Set in the first year of the Great Hunger, when the years-long calamity, the worst social disaster in Europe in the 19th century, is only coming into focus. With its period detail, its focus on the lives of its central Connemara-based characters and its careful consideration of how and why they have found themselves so vulnerable, the film is in some ways the anti-Belfast. 

Irish star Jessie Buckley both gave incandescent scree performances this year, the latter in the about to release on Netflix's The Lost Daughter.

In this film, Buckley plays a young mother whose identity and career are being cannibalized by the role of wife and mother, two positions for which she is abundantly qualified but which increasingly she feels personally stifled by.

Buckley makes a successful pitch for the big leagues with her so accomplished you forget you're watching a film performance. She is so good in fact that she steals the film right out from under the noses of the more celebrated cast. Catch it for her performance alone, which I suspect many people will do.

Meanwhile, Irish authors have also had a remarkable year. First of all is the one woman cultural phenomenon Sally Rooney, whose new novel title sounds like a lost Smiths Album: Beautiful World, Where Are You?

Funny, tender, scathing, and sad, it's a novel about the hard business of connecting and the painful business of losing those connections. Rooney's gift is to record how it feels to live in the now with structures and storylines that echo the novels of the 19 century. Her latest is her greatest to date. 

Another stunning new book this year was Sorry for Your Trouble: The Irish Way of Death (Sandycove, $33.95) by Ann Marie Hourihan. It's a meditation on the cultural distinctiveness of the Irish "way of death."

The power of grief can catapult you out of your life for weeks, months, or even a lifetime, and in her new book, writer, broadcaster, and film producer Ann Marie Hourihan casts a cold eye on the many unique ways that our rapidly diversifying nation deals with bereavement and its aftermath.

She doesn't escape its long shadow herself. Her father dies during the writing of the book she confesses. Then she experiences the strange disorientation known only too well to those who have lost someone dear. “I go outside. I go back inside. I don’t know where to go.”

The strange mix of forbearance and sentiment (but never sentimentality) that marks the Irish response to death is a fact that she records here over and over. We are stoic and inconsolable at once, the two together, like a double negative, like a photo imposed one over the other.

It's not unique to us but it is uniquely us. This remarkable book will make you consider how we live and the rituals we have developed for when we die.

Songwriting legend Shane MacGowan received surprisingly sensitive biographical treatment in A Furious Devotion: The Authorized Biography of Shane MacGowan by Richard Balls (Omnibus, $28.99). 
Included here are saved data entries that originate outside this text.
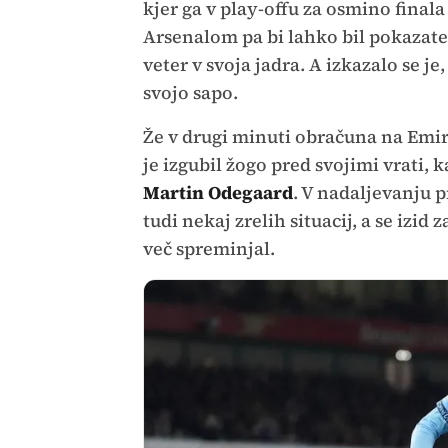
kjer ga v play-offu za osmino final
Arsenalom pa bi lahko bil pokazatel
veter v svoja jadra. A izkazalo se j
svojo sapo.
Že v drugi minuti obračuna na Emira
je izgubil žogo pred svojimi vrati, k
Martin Odegaard
. V nadaljevanju p
tudi nekaj zrelih situacij, a se izi
več spreminjal.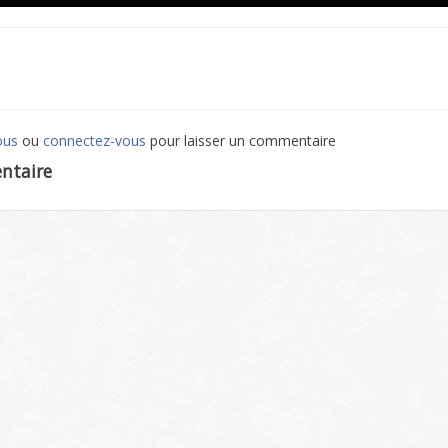
ous
ou
connectez-vous
pour laisser un commentaire
ntaire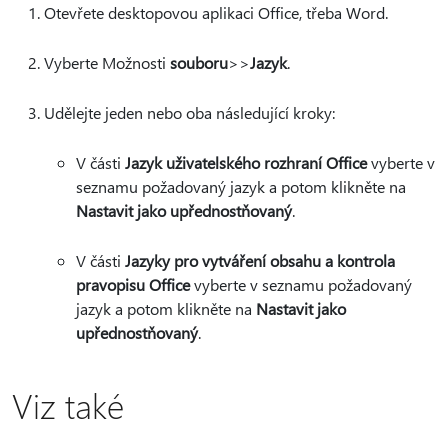
Otevřete desktopovou aplikaci Office, třeba Word.
Vyberte Možnosti
souboru
>
>
Jazyk
.
Udělejte jeden nebo oba následující kroky:
V části
Jazyk uživatelského rozhraní Office
vyberte v
seznamu požadovaný jazyk a potom klikněte na
Nastavit jako upřednostňovaný
.
V části
Jazyky pro vytváření obsahu a kontrola
pravopisu Office
vyberte v seznamu požadovaný
jazyk a potom klikněte na
Nastavit jako
upřednostňovaný
.
Viz také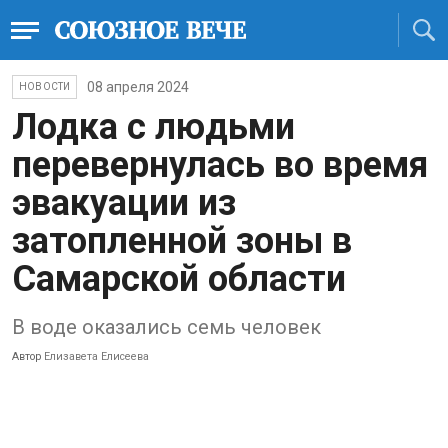
08 апреля 2024
НОВОСТИ
Лодка с людьми
перевернулась во время
эвакуации из
затопленной зоны в
Самарской области
В воде оказались семь человек
Автор
Елизавета Елисеева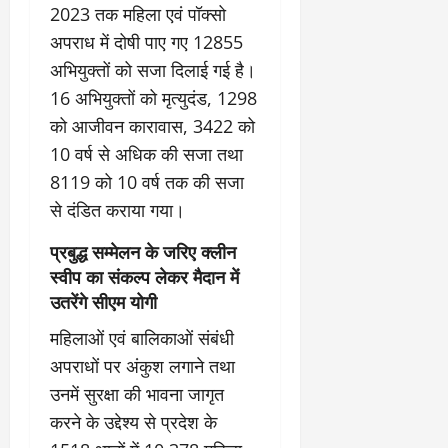
2023 तक महिला एवं पॉक्सो
अपराध में दोषी पाए गए 12855
अभियुक्तों को सजा दिलाई गई है।
16 अभियुक्तों को मृत्युदंड, 1298
को आजीवन कारावास, 3422 को
10 वर्ष से अधिक की सजा तथा
8119 को 10 वर्ष तक की सजा
से दंडित कराया गया।
प्रबुद्ध सम्मेलन के जरिए क्लीन
स्वीप का संकल्प लेकर मैदान में
उतरेंगे सीएम योगी
महिलाओं एवं बालिकाओं संबंधी
अपराधों पर अंकुश लगाने तथा
उनमें सुरक्षा की भावना जागृत
करने के उद्देश्य से प्रदेश के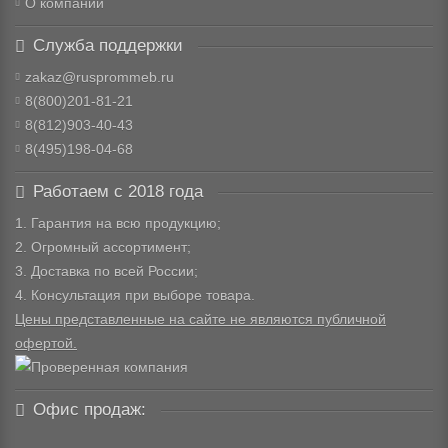
О компании
Служба поддержки
zakaz@rusprommeb.ru
8(800)201-81-21
8(812)903-40-43
8(495)198-04-68
Работаем с 2018 года
1. Гарантия на всю продукцию;
2. Огромный ассортимент;
3. Доставка по всей России;
4. Консультация при выборе товара.
Цены представленные на сайте не являются публичной
офертой.
Офис продаж: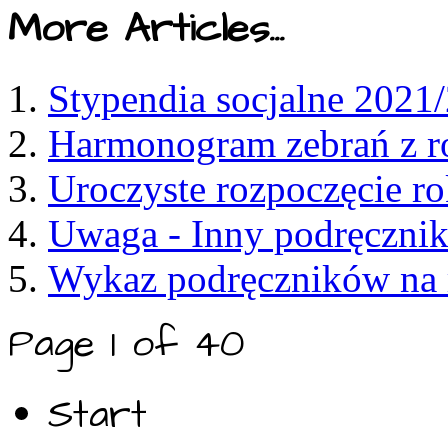
More Articles...
Stypendia socjalne 2021
Harmonogram zebrań z r
Uroczyste rozpoczęcie r
Uwaga - Inny podręcznik
Wykaz podręczników na 
Page 1 of 40
Start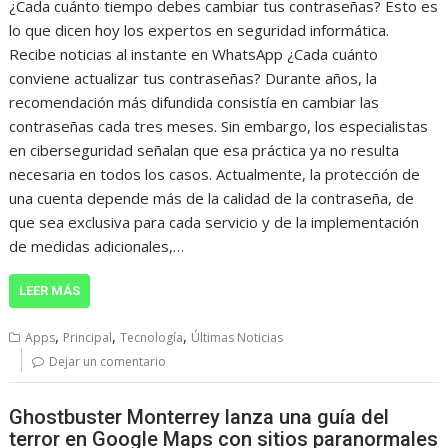
¿Cada cuánto tiempo debes cambiar tus contraseñas? Esto es
lo que dicen hoy los expertos en seguridad informática.
Recibe noticias al instante en WhatsApp ¿Cada cuánto
conviene actualizar tus contraseñas? Durante años, la
recomendación más difundida consistía en cambiar las
contraseñas cada tres meses. Sin embargo, los especialistas
en ciberseguridad señalan que esa práctica ya no resulta
necesaria en todos los casos. Actualmente, la protección de
una cuenta depende más de la calidad de la contraseña, de
que sea exclusiva para cada servicio y de la implementación
de medidas adicionales,…
LEER MÁS
,
,
,
Apps
Principal
Tecnología
Últimas Noticias
Dejar un comentario
Ghostbuster Monterrey lanza una guía del
terror en Google Maps con sitios paranormales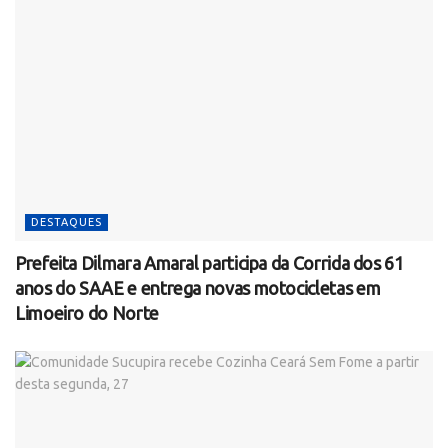
DESTAQUES
Prefeita Dilmara Amaral participa da Corrida dos 61
anos do SAAE e entrega novas motocicletas em
Limoeiro do Norte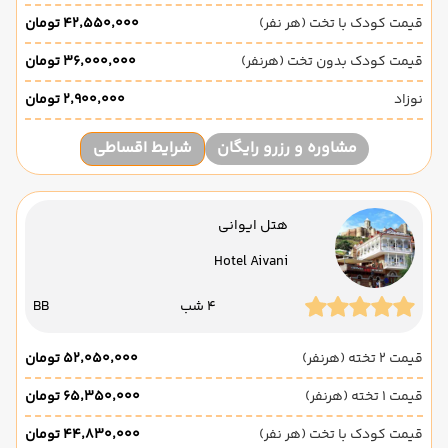
قیمت کودک با تخت (هر نفر)
۴۲٬۵۵۰٬۰۰۰ تومان
قیمت کودک بدون تخت (هرنفر)
۳۶٬۰۰۰٬۰۰۰ تومان
نوزاد
۲٬۹۰۰٬۰۰۰ تومان
مشاوره و رزرو رایگان
شرایط اقساطی
هتل ایوانی
Hotel Aivani
4 شب
BB
قیمت 2 تخته (هرنفر)
۵۲٬۰۵۰٬۰۰۰ تومان
قیمت 1 تخته (هرنفر)
۶۵٬۳۵۰٬۰۰۰ تومان
قیمت کودک با تخت (هر نفر)
۴۴٬۸۳۰٬۰۰۰ تومان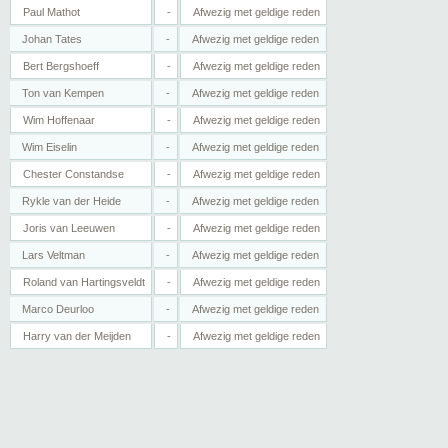
Paul Mathot
-
Afwezig met geldige reden
Johan Tates
-
Afwezig met geldige reden
Bert Bergshoeff
-
Afwezig met geldige reden
Ton van Kempen
-
Afwezig met geldige reden
Wim Hoffenaar
-
Afwezig met geldige reden
Wim Eiselin
-
Afwezig met geldige reden
Chester Constandse
-
Afwezig met geldige reden
Rykle van der Heide
-
Afwezig met geldige reden
Joris van Leeuwen
-
Afwezig met geldige reden
Lars Veltman
-
Afwezig met geldige reden
Roland van Hartingsveldt
-
Afwezig met geldige reden
Marco Deurloo
-
Afwezig met geldige reden
Harry van der Meijden
-
Afwezig met geldige reden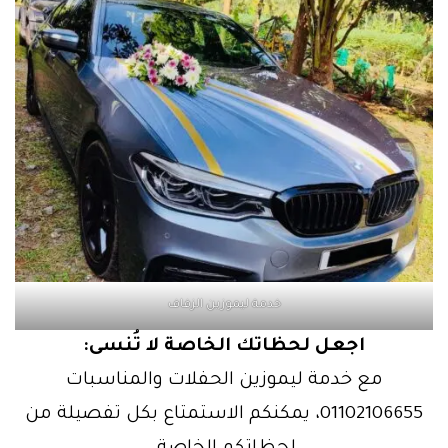
خدمة ليموزين الزفاف
اجعل لحظاتك الخاصة لا تُنسى:
مع خدمة ليموزين الحفلات والمناسبات
01102106655، يمكنكم الاستمتاع بكل تفصيلة من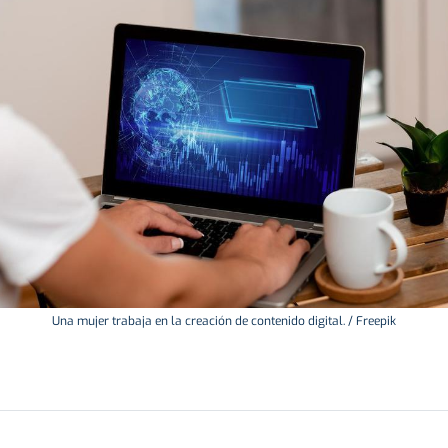
Una mujer trabaja en la creación de contenido digital. / Freepik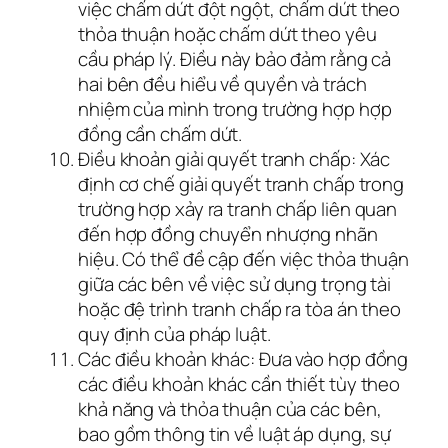
việc chấm dứt đột ngột, chấm dứt theo
thỏa thuận hoặc chấm dứt theo yêu
cầu pháp lý. Điều này bảo đảm rằng cả
hai bên đều hiểu về quyền và trách
nhiệm của mình trong trường hợp hợp
đồng cần chấm dứt.
Điều khoản giải quyết tranh chấp: Xác
định cơ chế giải quyết tranh chấp trong
trường hợp xảy ra tranh chấp liên quan
đến hợp đồng chuyển nhượng nhãn
hiệu. Có thể đề cập đến việc thỏa thuận
giữa các bên về việc sử dụng trọng tài
hoặc đệ trình tranh chấp ra tòa án theo
quy định của pháp luật.
Các điều khoản khác: Đưa vào hợp đồng
các điều khoản khác cần thiết tùy theo
khả năng và thỏa thuận của các bên,
bao gồm thông tin về luật áp dụng, sự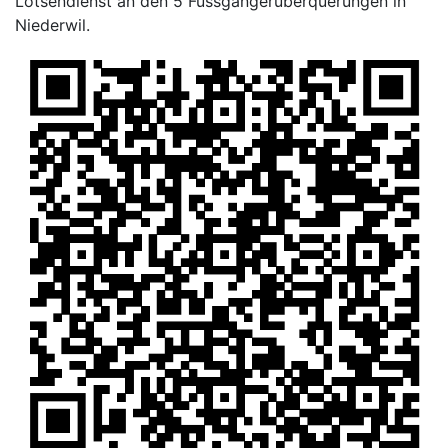
Lotsendienst an den 5 Fussgängerüberquerungen in
Niederwil.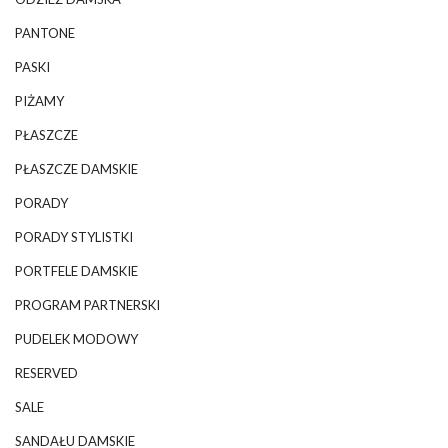
PANTONE
PASKI
PIŻAMY
PŁASZCZE
PŁASZCZE DAMSKIE
PORADY
PORADY STYLISTKI
PORTFELE DAMSKIE
PROGRAM PARTNERSKI
PUDELEK MODOWY
RESERVED
SALE
SANDAŁU DAMSKIE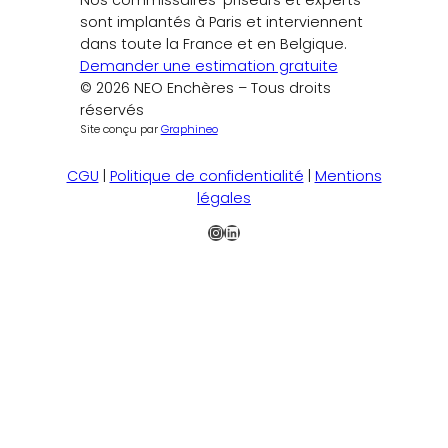
sont implantés à Paris et interviennent
dans toute la France et en Belgique.
Demander une estimation gratuite
© 2026 NEO Enchères – Tous droits
réservés
Site conçu par
Graphineo
CGU
|
Politique de confidentialité
|
Mentions
légales
Instagram
LinkedIn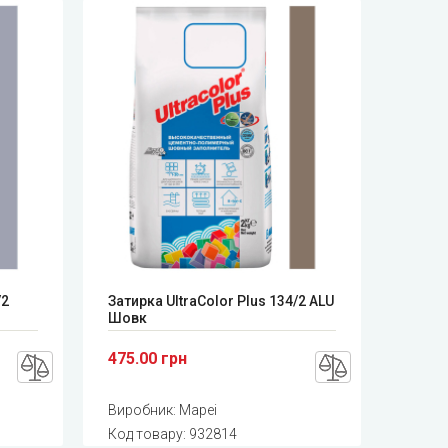
/2
Затирка UltraColor Plus 134/2 ALU
Шовк
475.00 грн
Виробник:
Mapei
Код товару:
932814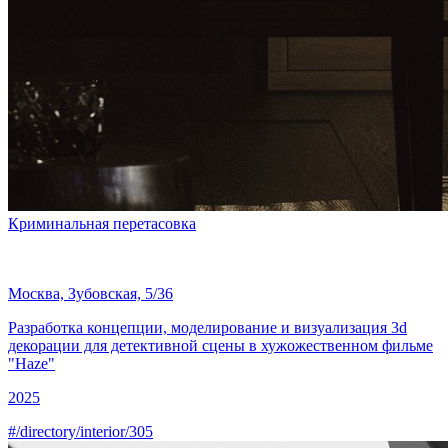
Криминальная перетасовка
Москва, Зубовская, 5/36
Разработка концепции, моделирование и визуализация 3d
декорации для детективной сцены в хужожественном фильме
"Haze"
2025
#/directory/interior/305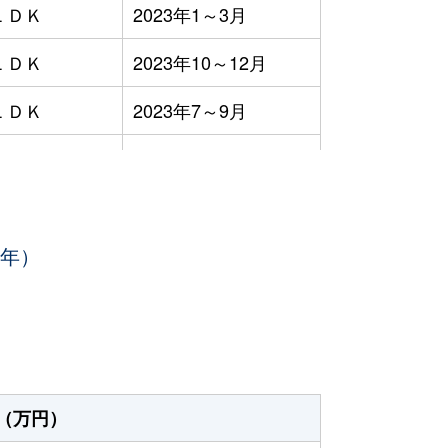
ＬＤＫ
2023年1～3月
ＬＤＫ
2023年10～12月
ＬＤＫ
2023年7～9月
ＬＤＫ
2023年1～3月
ＬＤＫ
2023年1～3月
3年）
2023年10～12月
2023年10～12月
ＬＤＫ
2023年4～6月
ＬＤＫ
2023年4～6月
（万円）
ＬＤＫ
2023年1～3月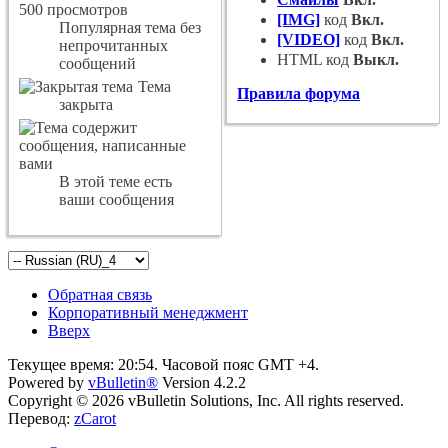
[IMG]
код
Вкл.
Популярная тема без
[VIDEO]
код
Вкл.
непрочитанных
HTML код
Выкл.
сообщений
Тема
Правила форума
закрыта
В этой теме есть
ваши сообщения
Обратная связь
Корпоративный менеджмент
Вверх
Текущее время:
20:54
. Часовой пояс GMT +4.
Powered by
vBulletin®
Version 4.2.2
Copyright © 2026 vBulletin Solutions, Inc. All rights reserved.
Перевод:
zCarot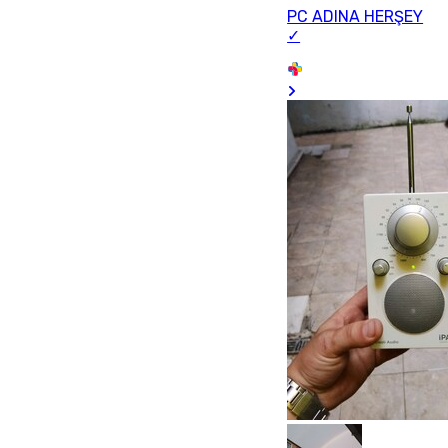
PC ADINA HERŞEY
✓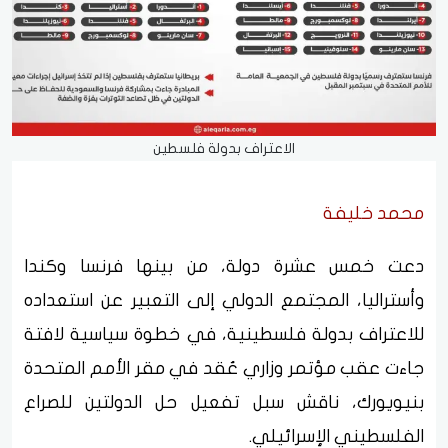
الاعتراف بدولة فلسطين
محمد خليفة
دعت خمس عشرة دولة، من بينها فرنسا وكندا
وأستراليا، المجتمع الدولي إلى التعبير عن استعداده
للاعتراف بدولة فلسطينية، في خطوة سياسية لافتة
جاءت عقب مؤتمر وزاري عُقد في مقر الأمم المتحدة
بنيويورك، ناقش سبل تفعيل حل الدولتين للصراع
الفلسطيني الإسرائيلي.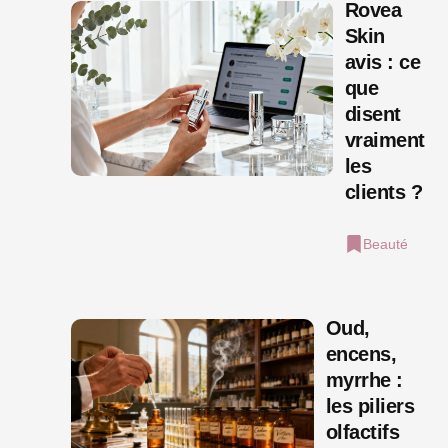
Rovea
Skin
avis : ce
que
disent
vraiment
les
clients ?
Beauté
Oud,
encens,
myrrhe :
les piliers
olfactifs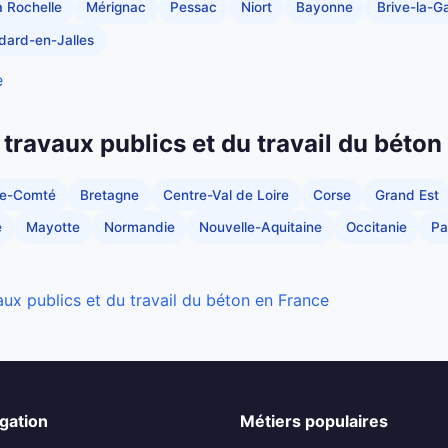
a Rochelle
Mérignac
Pessac
Niort
Bayonne
Brive-la-Ga
dard-en-Jalles
e
 travaux publics et du travail du béton
he-Comté
Bretagne
Centre-Val de Loire
Corse
Grand Est
e
Mayotte
Normandie
Nouvelle-Aquitaine
Occitanie
Pa
aux publics et du travail du béton en France
gation
Métiers populaires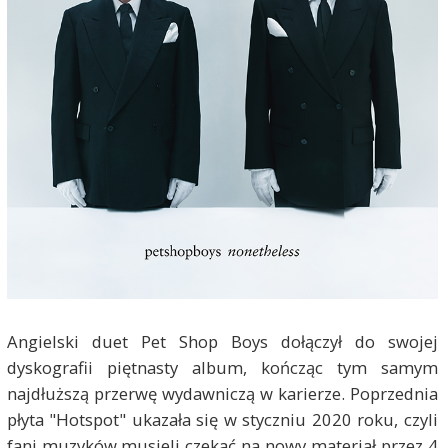
Angielski duet Pet Shop Boys dołączył do swojej
dyskografii piętnasty album, kończąc tym samym
najdłuższą przerwę wydawniczą w karierze. Poprzednia
płyta "Hotspot" ukazała się w styczniu 2020 roku, czyli
fani muzyków musieli czekać na nowy materiał przez 4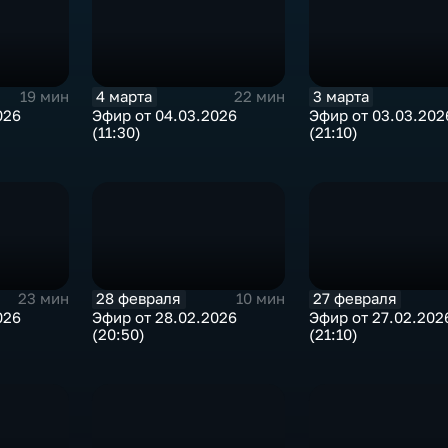
4 марта
3 марта
19 мин
22 мин
026
Эфир от 04.03.2026
Эфир от 03.03.202
(11:30)
(21:10)
28 февраля
27 февраля
23 мин
10 мин
026
Эфир от 28.02.2026
Эфир от 27.02.202
(20:50)
(21:10)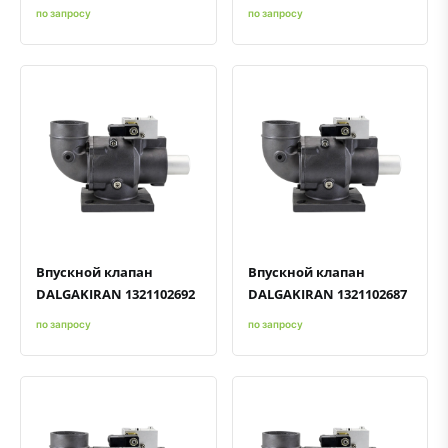
по запросу
по запросу
Быстрый просмотр
Добавить к сравнению
Добавить в избранное
Быстрый просмотр
Добавить к сравнению
Добавить в избранное
Впускной клапан
Впускной клапан
DALGAKIRAN 1321102692
DALGAKIRAN 1321102687
по запросу
по запросу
A key moment in MacGowan's life, his biographer writes, was hearing Dexy's Midnight Runner's perform Come On Eileen, which melded Irish traditional sounds with pop and soul in 1982 and spent a month at number one. 

MacGowan was inspired by this to begin to form a new band of his own, with early try-out names like The Noisy Boysies and The Men They Couldn’t Hang thrown about until eventually one member suggest a phrase they often heard him use himself, Pogue Mahone.

You have to recall how out deeply of step Irish traditional music was with the new wave synths of Duran Duran, Culture Club, and ABC the year The Pogues formed.

It sounded like music from the distant past to many until they heard the pock rock roar underpinning it and supporters were amazed by how many people would show up to their first gigs.

Perhaps by flying in the face of fashion they had become fashionable. This funny, well-written, and engaging study will remind you why they and MacGowan matter.